For the Mount Airy crowd, we held a Shabbat morning service and a Saturday night Hanukkah-and-birthday party. But in the late afternoon of Shabbat, which was on the winter solstice weekend and just before Hanukkah began, I gathered with my women friends to celebrate my menopause.
To these women I had proposed that we celebrate a "seder of womanhood"--the order of the stages of womanhood as I had experienced them in my life. As with the traditional Passover seder and the increasingly familiar Tu Bishvat seder, we drank four cups of beverage as we told our individual stories. We are taught in Pirkei Avot [Ethics of the Fathers] that 50 is the age of advice-giving; but in keeping with modern feminist practice, rather than giving advice, we shared lessons we had learned from each stage of our woman-life.
For the first cup, I served a bright red sangria. (Cherry-apple cider was served to non-alcohol drinkers.) Sangria, the "drink" of my adolescence, represented my first stage of womanhood, menstruation. The group shared stories, some funny and some sad, about first periods and the silence around them; about later periods and their weightiness in our lives--hoping for them when we feared we might be pregnant, fearing them when we prayed we might be pregnant. We recognized ourselves again and again in each other's stories. Then we drank the first cup.
As we moved on, I suggested a guideline for the remaining three cups: Since everyone in the room had already reached the stage of menstruation, we had all been able to speak from our own experiences. For each of the following cups, women could speak only if they had already reached the stage of life represented by that cup.
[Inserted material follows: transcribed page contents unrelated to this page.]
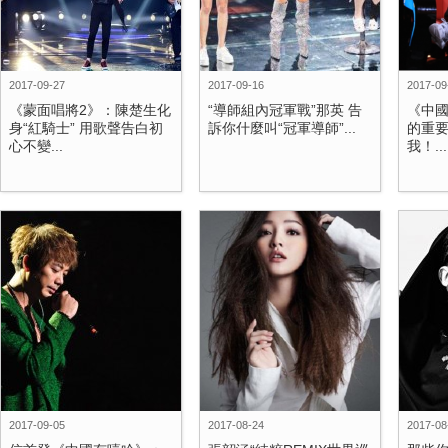
2017-09-27
2017-09-16
2017-09
《蒙面唱將2》：陳楚生化
“導師組內冠軍戰”那英 告
《中
身“紅騎士” 用歌聲告白初
訴你什麼叫“冠軍導師”...
的重要
心不變...
我！...
2017-09-05
2017-08-24
2017-08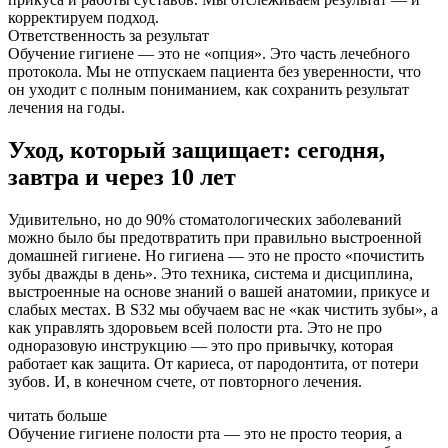
корректируем подход.
Ответственность за результат
Обучение гигиене — это не «опция». Это часть лечебного
протокола. Мы не отпускаем пациента без уверенности, что
он уходит с полным пониманием, как сохранить результат
лечения на годы.
Уход, который защищает: сегодня,
завтра и через 10 лет
Удивительно, но до 90% стоматологических заболеваний
можно было бы предотвратить при правильно выстроенной
домашней гигиене. Но гигиена — это не просто «почистить
зубы дважды в день». Это техника, система и дисциплина,
выстроенные на основе знаний о вашей анатомии, прикусе и
слабых местах. В S32 мы обучаем вас не «как чистить зубы», а
как управлять здоровьем всей полости рта. Это не про
одноразовую инструкцию — это про привычку, которая
работает как защита. От кариеса, от пародонтита, от потери
зубов. И, в конечном счете, от повторного лечения.
читать больше
Обучение гигиене полости рта — это не просто теория, а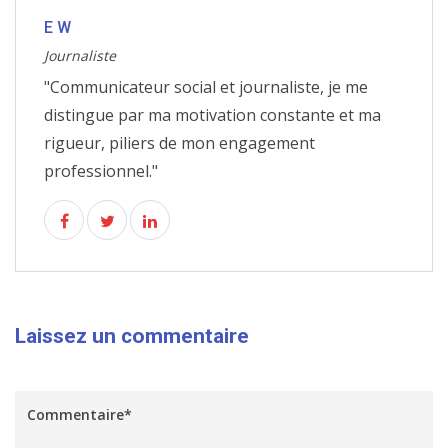
E W
Journaliste
"Communicateur social et journaliste, je me
distingue par ma motivation constante et ma
rigueur, piliers de mon engagement
professionnel."
Laissez un commentaire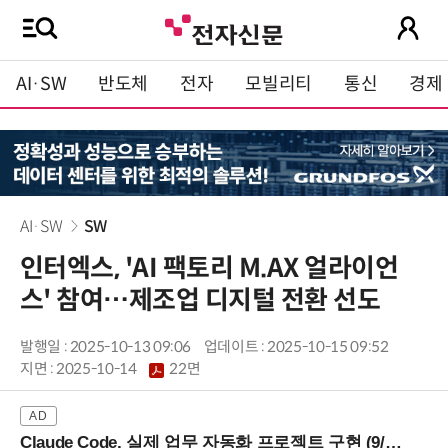
AI·SW
반도체
전자
모빌리티
통신
경제
AI·SW
SW
인터엑스, 'AI 팩토리 M.AX 얼라이언
스' 참여…제조업 디지털 전환 선도
발행일 : 2025-10-13 09:06
업데이트 : 2025-10-15 09:52
지면 :
2025-10-14
22면
Claude Code, 실제 업무 자동화 프로젝트 구현 (9/16 ~17 강남역)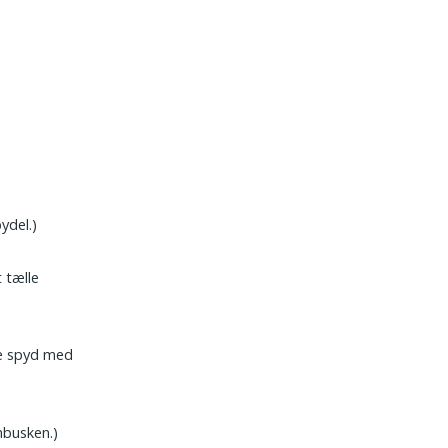
ydel.)
 tælle
ke spyd med
nbusken.)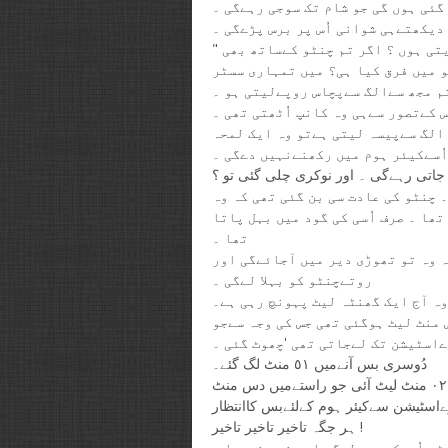
گئی ہوں گی جو شام تک سوجی رہےگی ۔
 دیکھتےہی شوانی اُس پر برس پڑےگی ۔
" آج پھر چنٹو کو رُلادیا ؟ میں تم کو الگ سےپیسےکس بات کےدیتی ہوں ؟ اگر تم چنٹو کےساتھ بھی
و میں فرق کیا ہی؟ میں تمہاری سسٹر
 کےتصور سےہی وہ کانپ اُٹھتی تھی ۔
 الگ سےپیسہ لیتی ہےتو وہ ایک لمحہ
اُسےکیئر ہوم میں رکھنےنہیں دےگی ۔
جاتی رہےگی ۔ اور نوکری چلی گئی تو ؟
 چنٹو کی عادت سی بن گئی تھی کہ وہ
ھا ۔ صرف اُسی کی گود میں بہل پاتا
تھا ۔
ہ وہ تو تھوڑی دیر میں آجائےگی اور
روتےچنٹو کو بہلا لےگی ۔
ہ آج ایک گھنٹہ لیٹ پہونچ رہی ہے۔
منٹ لیٹ ہوگئی تھی جس کی وجہ سےجو
ےاسٹیشن تک لےجاتی تھی 'چھوٹ گئی ۔
دُوسری بس آنےمیں ٥١ منٹ لگ گئے۔
اسٹیشن پہونچی تو لوکل چھوٹ گئی تھی ۔ دُوسری ٹرین ٥١ ۔ ٠٢ منٹ لیٹ آئی جو راستےمیں دس منٹ
ےاسٹیشن سےکیئر ہوم کےلئےبس کاانتظار
ہر جگہ تاخیر تاخیر تاخیر !
ٹر اُسےکچھ بولےگی اور نہ سندھیا ۔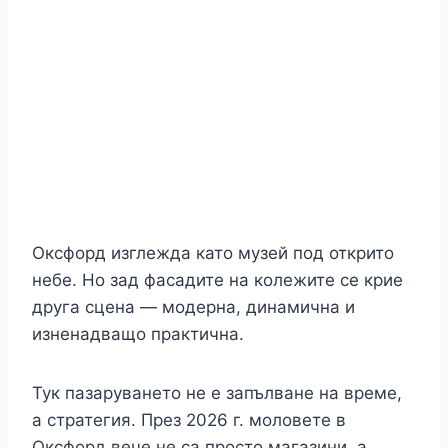
Оксфорд изглежда като музей под открито
небе. Но зад фасадите на колежите се крие
друга сцена — модерна, динамична и
изненадващо практична.
Тук пазаруването не е запълване на време,
а стратегия. През 2026 г. моловете в
Оксфорд вече не са просто магазини, а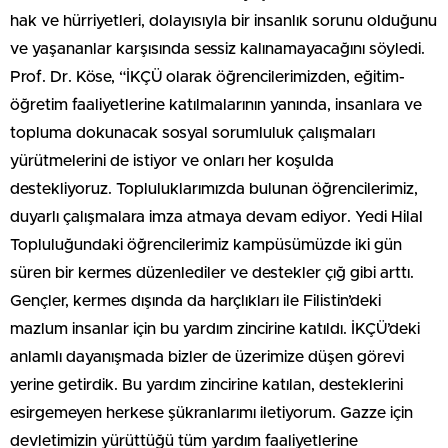
hak ve hürriyetleri, dolayısıyla bir insanlık sorunu olduğunu
ve yaşananlar karşısında sessiz kalınamayacağını söyledi.
Prof. Dr. Köse, “İKÇÜ olarak öğrencilerimizden, eğitim-
öğretim faaliyetlerine katılmalarının yanında, insanlara ve
topluma dokunacak sosyal sorumluluk çalışmaları
yürütmelerini de istiyor ve onları her koşulda
destekliyoruz. Topluluklarımızda bulunan öğrencilerimiz,
duyarlı çalışmalara imza atmaya devam ediyor. Yedi Hilal
Topluluğundaki öğrencilerimiz kampüsümüzde iki gün
süren bir kermes düzenlediler ve destekler çığ gibi arttı.
Gençler, kermes dışında da harçlıkları ile Filistin’deki
mazlum insanlar için bu yardım zincirine katıldı. İKÇÜ’deki
anlamlı dayanışmada bizler de üzerimize düşen görevi
yerine getirdik. Bu yardım zincirine katılan, desteklerini
esirgemeyen herkese şükranlarımı iletiyorum. Gazze için
devletimizin yürüttüğü tüm yardım faaliyetlerine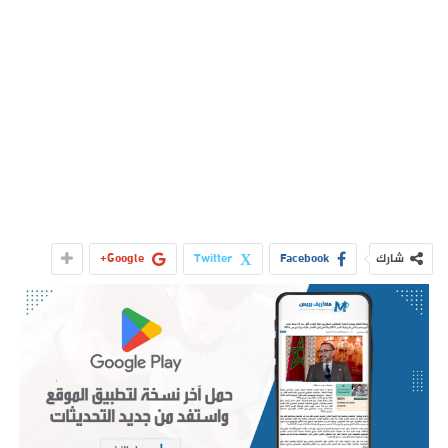
شارك
Facebook
Twitter
Google+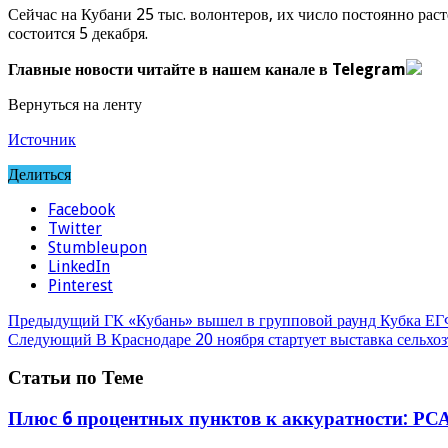
Сейчас на Кубани 25 тыс. волонтеров, их число постоянно рас
состоится 5 декабря.
Главные новости читайте в нашем канале в Telegram
Вернуться на ленту
Источник
Делиться
Facebook
Twitter
Stumbleupon
LinkedIn
Pinterest
Предыдущий
ГК «Кубань» вышел в групповой раунд Кубка Е
Следующий
В Краснодаре 20 ноября стартует выставка сель
Статьи по Теме
Плюс 6 процентных пунктов к аккуратности: РСА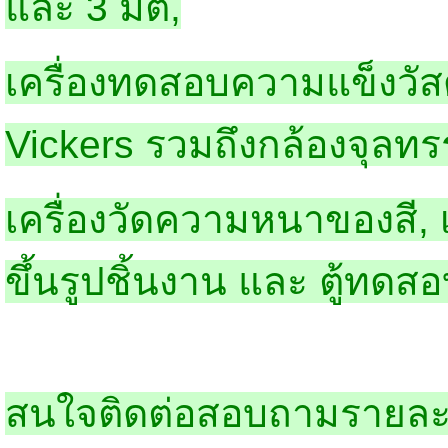
และ 3 มิติ,
เครื่องทดสอบความแข็งวัสดุ
Vickers รวมถึงกล้องจุลทร
เครื่องวัดความหนาของสี, เคร
ขึ้นรูปชิ้นงาน และ ตู้ทดสอ
สนใจติดต่อสอบถามรายละเ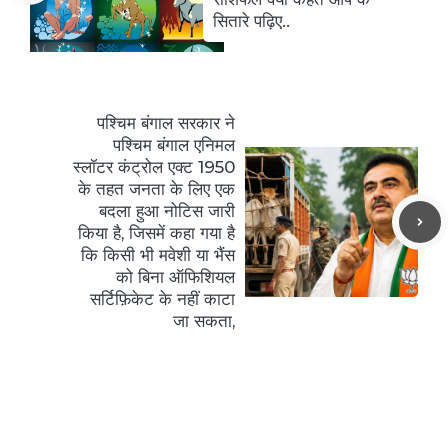
सितारे पढ़िए..
पश्चिम बंगाल सरकार ने
पश्चिम बंगाल एनिमल
स्लॉटर कंट्रोल एक्ट 1950
के तहत जनता के लिए एक
बदला हुआ नोटिस जारी
किया है, जिसमें कहा गया है
कि किसी भी मवेशी या भैंस
को बिना ऑफिशियल
सर्टिफ़िकेट के नहीं काटा
जा सकता,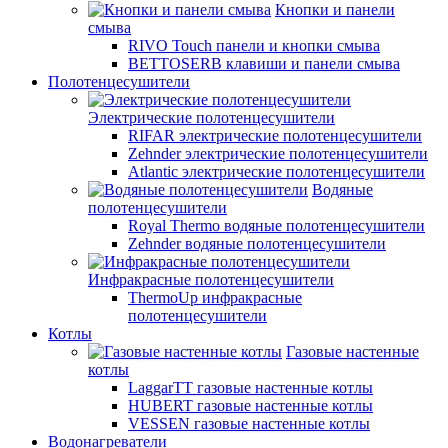
Кнопки и панели
смыва
RIVO Touch панели и кнопки смыва
BETTOSERB клавиши и панели смыва
Полотенцесушители
Электрические полотенцесушители
RIFAR электрические полотенцесушители
Zehnder электрические полотенцесушители
Atlantic электрические полотенцесушители
Водяные
полотенцесушители
Royal Thermo водяные полотенцесушители
Zehnder водяные полотенцесушители
Инфракрасные полотенцесушители
ThermoUp инфракрасные
полотенцесушители
Котлы
Газовые настенные
котлы
LaggarTT газовые настенные котлы
HUBERT газовые настенные котлы
VESSEN газовые настенные котлы
Водонагреватели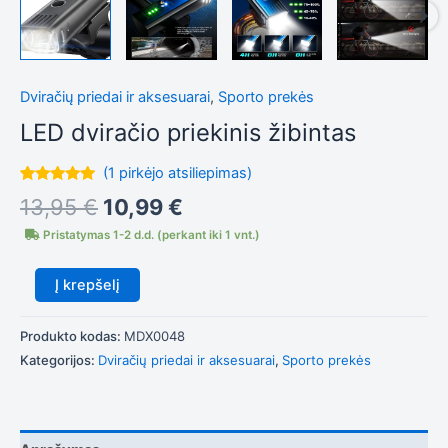
Tiksliniai
slapukai
Šie
Dviračių priedai ir aksesuarai
,
Sporto prekės
slapukai
LED dviračio priekinis žibintas
yra
privalomi.
Jie
(
1
pirkėjo atsiliepimas)
reikalingi,
Įvertinimas:
1
13,95
€
10,99
€
kad
5.00
iš 5
svetainė
(viso
Pristatymas 1-2 d.d. (perkant iki 1 vnt.)
įvertinimų:
)
tinkamai
veiktų.
Į krepšelį
Statistika
Produkto kodas:
MDX0048
Siekdami
pagerinti
Kategorijos:
Dviračių priedai ir aksesuarai
,
Sporto prekės
svetainės
funkcionalumą
ir struktūrą,
atsižvelgdami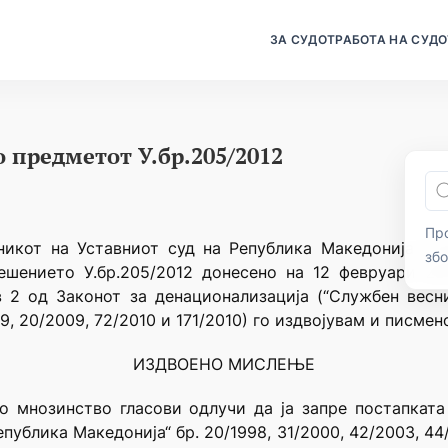
ЗА СУДОТ
РАБОТА НА СУДО
 предметот У.бр.205/2012
Про
никот на Уставниот суд на Република Македонија (“С
зб
Решението У.бр.205/2012 донесено на 12 февруари 20
 2 од Законот за денационализација (“Службен весни
09, 20/2009, 72/2010 и 171/2010) го издвојувам и писм
ИЗДВОЕНО МИСЛЕЊЕ
о мнозинство гласови одлучи да ја запре постапката
ублика Македонија“ бр. 20/1998, 31/2000, 42/2003, 44/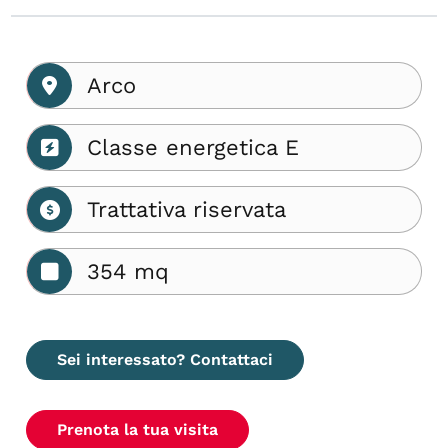
Arco
Classe energetica E
Trattativa riservata
354 mq
Sei interessato? Contattaci
Prenota la tua visita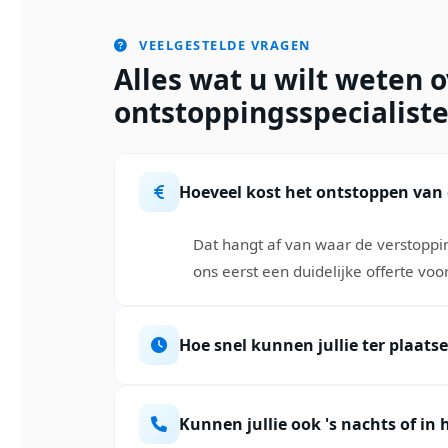
VEELGESTELDE VRAGEN
Alles wat u wilt weten 
ontstoppingsspecialist
Hoeveel kost het ontstoppen van e
Dat hangt af van waar de verstoppin
ons eerst een duidelijke offerte vo
Hoe snel kunnen jullie ter plaatse
Kunnen jullie ook 's nachts of i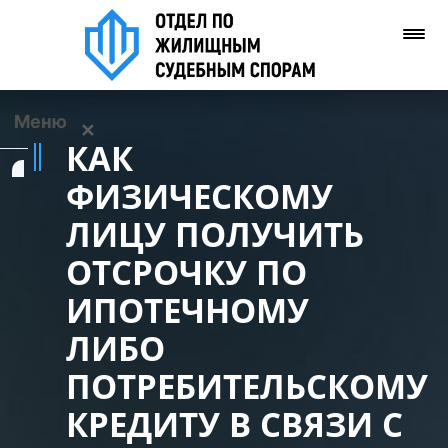
Меню
✕
КАК
Услуги
ФИЗИЧЕСКОМУ
ЛИЦУ ПОЛУЧИТЬ
О нас
ОТСРОЧКУ ПО
Контакты
ИПОТЕЧНОМУ
ЛИБО
Задать вопрос
(WhatsApp)
ПОТРЕБИТЕЛЬСКОМУ
КРЕДИТУ В СВЯЗИ С
Позвонить нам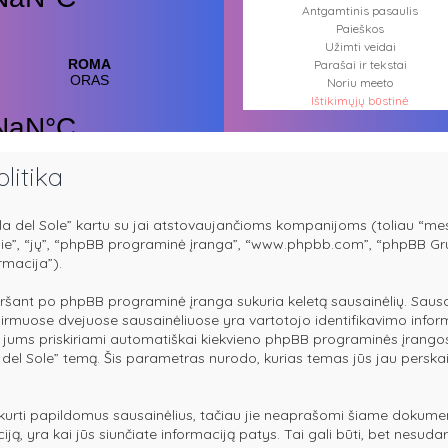
Antgamtinis pasaulis
Paieškos
Užimti veidai
Parašai ir tekstai
Noriu meeto
Ištikimųjų būstinė
Nemirtingųjų būstinė
litika
ola del Sole” kartu su jai atstovaujančioms kompanijoms (toliau “mes”
au “jie”, “jų”, “phpBB programinė įranga”, “www.phpbb.com”, “phpBB
rmacija”).
nt po phpBB programinė įranga sukuria keletą sausainėlių. Sausainėlia
 Pirmuose dvejuose sausainėliuose yra vartotojo identifikavimo inform
rai jums priskiriami automatiškai kiekvieno phpBB programinės įrango
la del Sole” temą. Šis parametras nurodo, kurias temas jūs jau pers
sukurti papildomus sausainėlius, tačiau jie neaprašomi šiame dokumen
ją, yra kai jūs siunčiate informaciją patys. Tai gali būti, bet nes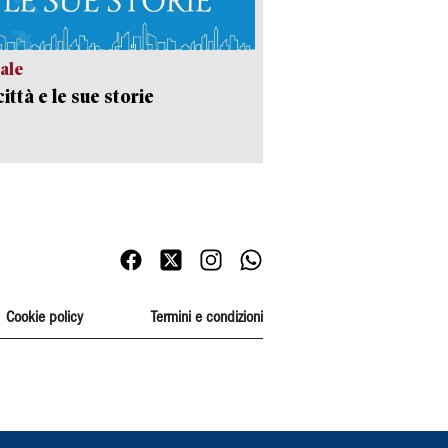
ale
ittà e le sue storie
Cookie policy
Termini e condizioni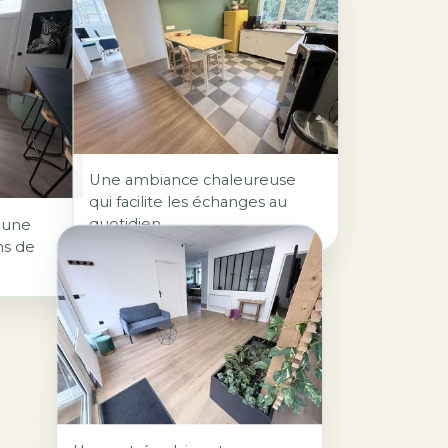
Une ambiance chaleureuse
qui facilite les échanges au
quotidien.
e une
ns de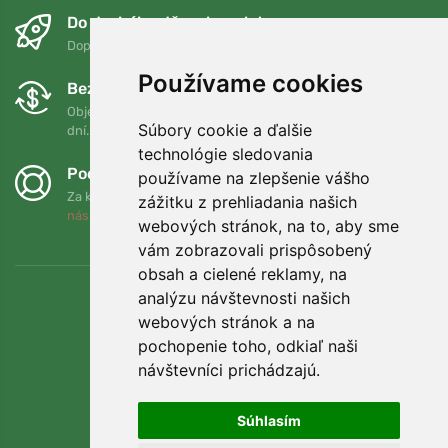
Do druhého dňa a bezplatne
Doprava zadarmo pri objednávkach nad 75 EUR
Používame cookies
Bezplatná výmena a vrátenie tovaru
Objednávku môžete kedykoľvek vrátiť alebo vymeniť do 90
Súbory cookie a ďalšie
dní.
technológie sledovania
Podporujeme Trees.org
používame na zlepšenie vášho
Za každú objednávku zasadíme strom! Prečítajte si viac
O
zážitku z prehliadania našich
nás
.
webových stránok, na to, aby sme
vám zobrazovali prispôsobený
obsah a cielené reklamy, na
analýzu návštevnosti našich
webových stránok a na
pochopenie toho, odkiaľ naši
návštevníci prichádzajú.
Súhlasím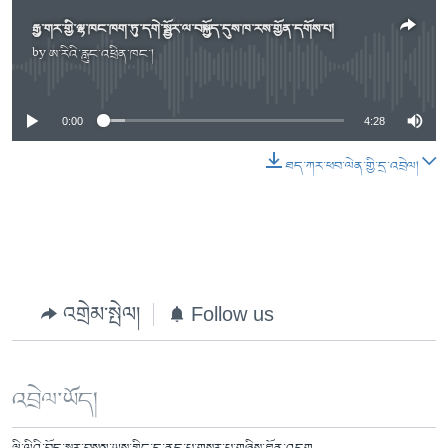
རྒྱ་གར་གྱི་ལྷ་ཁང་ཁག་ཏུ་དགེ་སྦྱོར་ལ་བསྐྱོད་དུས་ཁ་རས་གྱོན་དགོས་པ།
by
ཨ་རིའི་རླུང་འཕྲིན་ཁང་།
No media source currently available
0:00
4:28
ཐད་ཀར་ཕབ་ལེན་གྱི་དྲ་འབྲེལ།
འགྲེམ་སྤེལ།
Follow us
འབྲེལ་ཡོད།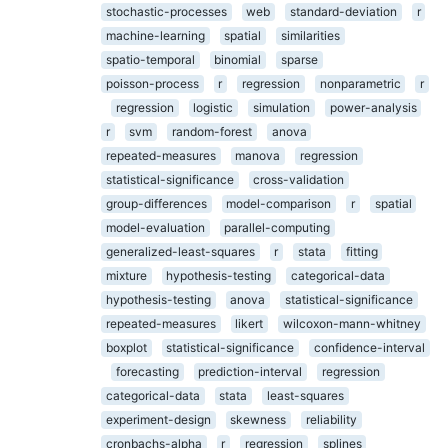
stochastic-processes
web
standard-deviation
r
machine-learning
spatial
similarities
spatio-temporal
binomial
sparse
poisson-process
r
regression
nonparametric
r
regression
logistic
simulation
power-analysis
r
svm
random-forest
anova
repeated-measures
manova
regression
statistical-significance
cross-validation
group-differences
model-comparison
r
spatial
model-evaluation
parallel-computing
generalized-least-squares
r
stata
fitting
mixture
hypothesis-testing
categorical-data
hypothesis-testing
anova
statistical-significance
repeated-measures
likert
wilcoxon-mann-whitney
boxplot
statistical-significance
confidence-interval
forecasting
prediction-interval
regression
categorical-data
stata
least-squares
experiment-design
skewness
reliability
cronbachs-alpha
r
regression
splines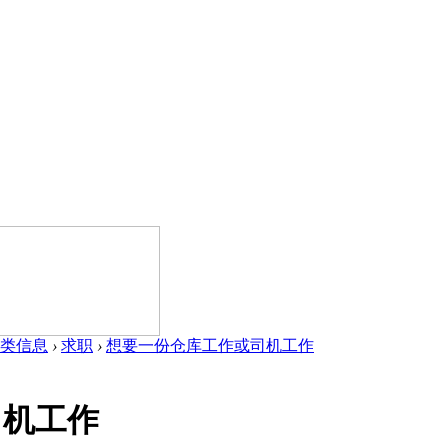
类信息
›
求职
›
想要一份仓库工作或司机工作
司机工作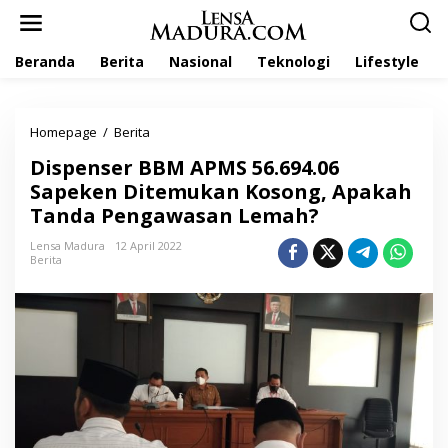
L
e
w
Beranda
Berita
Nasional
Teknologi
Lifestyle
a
t
i
k
Homepage
/
Berita
D
e
i
k
Dispenser BBM APMS 56.694.06
s
o
p
Sapeken Ditemukan Kosong, Apakah
n
e
t
Tanda Pengawasan Lemah?
n
e
s
n
Lensa Madura
12 April 2022
e
Berita
r
B
B
M
A
P
M
S
5
6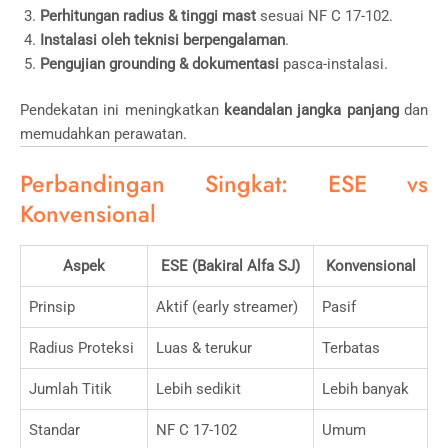
Perhitungan radius & tinggi mast
sesuai NF C 17-102.
Instalasi oleh teknisi berpengalaman
.
Pengujian grounding & dokumentasi
pasca-instalasi.
Pendekatan ini meningkatkan
keandalan jangka panjang
dan
memudahkan perawatan.
Perbandingan Singkat: ESE vs
Konvensional
Aspek
ESE (Bakiral Alfa SJ)
Konvensional
Prinsip
Aktif (early streamer)
Pasif
Radius Proteksi
Luas & terukur
Terbatas
Jumlah Titik
Lebih sedikit
Lebih banyak
Standar
NF C 17-102
Umum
The second cup, a sparkling champagne (sparkling apple cider for non-alcohol drinkers), was for my second stage of woman-life--the bubbly, heady introduction to sex and love. Again, we spoke about the silences that had heralded this stage of life: how little we had known about our own bodies, about our own pleasures, about the wide range of potential loving partners (women as well as men). This was not the bawdy, bragging talk of the locker room but rather the sad, sweet talk, long overdue, of innocence and ignorance, of surprise and delight.
The third cup, milk (soymilk for non-dairy drinkers), marked my third stage: pregnancy, childbirth, nursing, child-raising. Not surprising, we again spoke of silences--the silence of abortion, of adoption, of not having children, of the sensuality of nursing, of the passionate protection of and connection to our children.
The fourth cup, water (mineral water for purists), represented the totally open possibilities of the fourth stage of woman-life: menopause. Only about eight in the group had reached menopause, and there was a significant difference in our sharing. What I had imagined would be the most silent of the life-stages, and potentially the most depressing, now appeared quite the opposite.